Si les « purges » continuent, la Turquie risque d’être exclue de l’Otan, avertit John Kerry

Limogeage de milliers de fonctionnaires, des centaines de militaires, de policiers et de magistrats arrêtés, 70 généraux placés en garde à vue… Quatre jours après la tentative manqué d’un coup d’État fomenté par une partie de l’armée, les « purges » continuent en Turquie. Le président Recep Tayyip Erdoğan avait promis d’éliminer le « virus » au sein de l’État : il tient parole.

Cependant, ce putsch manqué permet à M. Erdoğan, dont la dérive autoritaire faisait déjà l’objet de vives critiques, de se débarrasser à bon compte de ses opposants. « On a au moins l’impression que quelque chose avait été préparé. Les listes sont disponibles, ce qui laisse penser que cela était préparé pour servir à un moment ou un autre », a résumé Johannes Hahn, le commissaire européen à l’Élargissement.

Dans un premier temps, le Occidentaux ont soutenu le président Erdoğan lors de cette tentative de coup d’État, estimant qu’il était primordial de soutenir l’ordre constitutionnel et les institutions démocratiques.
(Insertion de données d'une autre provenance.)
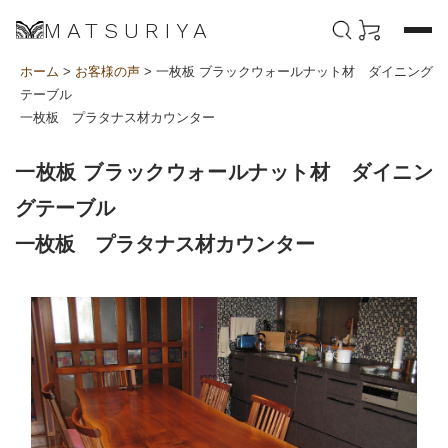
MATSURIYA
ホーム
>
お客様の声
> 一枚板 ブラックウォールナット材 ダイニング
テーブル
一枚板 プラタナス材カウンター
一枚板 ブラックウォールナット材 ダイニン
グテーブル
一枚板 プラタナス材カウンター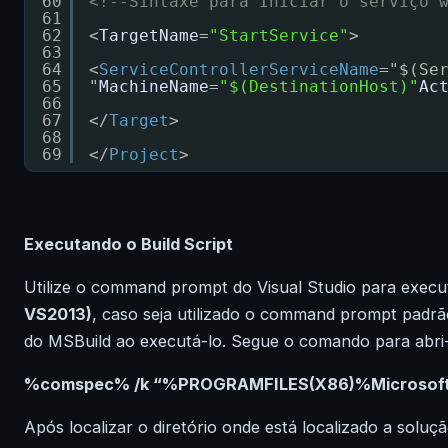
60
<!--Sintaxe para Iniciar o serviço 
61
62
<
TargetName
=
"StartService"
>
63
64
<
ServiceControllerServiceName
="$(Se
65
"
MachineName
=
"$(DestinationHost)"
Ac
66
67
</
Target
>
68
69
</
Project
>
Executando o Build Script
Utilize o command prompt do Visual Studio para execut
VS2013)
, caso seja utilizado o command prompt padrã
do MSBuild ao executá-lo. Segue o comando para abri-
%comspec% /k “%PROGRAMFILES(X86)%Microsoft 
Após localizar o diretório onde está localizado a solu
Mais, devant l’ampleur des purges, le ton se fait plus inquiet.

Le secrétaire d’État américain, John Kerry, y est allé franco en évoquant l’exclusion éventuelle de la Turquie de l’Alliance atlantique si les purges devaient continuer.
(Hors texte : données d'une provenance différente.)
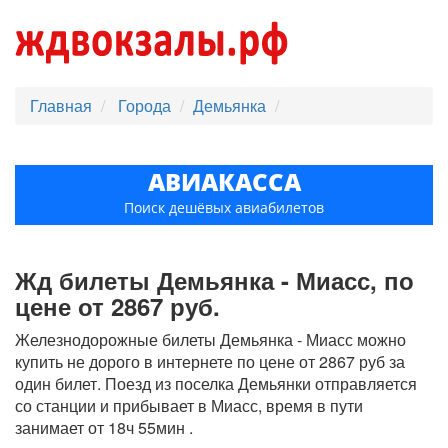
Главная
Города
Демьянка
АВИАКАССА
Поиск дешёвых авиабилетов
Жд билеты Демьянка - Миасс, по
цене от 2867 руб.
Железнодорожные билеты Демьянка - Миасс можно
купить не дорого в интернете по цене от 2867 руб за
один билет. Поезд из поселка Демьянки отправляется
со станции и прибывает в Миасс, время в пути
занимает от 18ч 55мин .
« L’Otan a également des exigences en termes de démocraties », a dit le chef de la diplomatie américaine, à l’issue d’un sommet du Conseil de l’Europe. « Beaucoup de gens ont été arrêtés, et arrêtés très rapidement. Le niveau de vigilance et d’observation va évidemment être élevé dans les jours à venir. J’espère que nous pourrons travailler de manière constructive et éviter un retour en arrière », a-t-il ajouté.

« Nous espérons que le gouvernement [turc] sera à la hauteur des principes démocratiques inscrits dans sa Constitution », a, par la suite, commenté John Kirby, un porte-parole du département d’État. « Les institutions internationales comme l’UE et l’Otan regarderont certainement de près le fil des événements car les responsabilités démocratiques vont de pair avec l’adhésion », a-t-il ajouté.

Reste à voir si l’Otan pourrait se passer de la Turquie, qui en est membre depuis 1952, comme d’ailleurs la Grèce, avec laquelle Ankara n’entretient pas les meilleurs relations du monde. Et l’adhésion de ces deux pays à l’Alliance leur a très certainement évité une confrontation armée directe.

Mais surtout, au sein de l’Otan, la Turquie occupe une position stratégique dans la mesure où elle verrouille l’accès de la Méditerranée à la flotte russe de la Mer noire, via les détroits du Bosphore et des Dardanelles.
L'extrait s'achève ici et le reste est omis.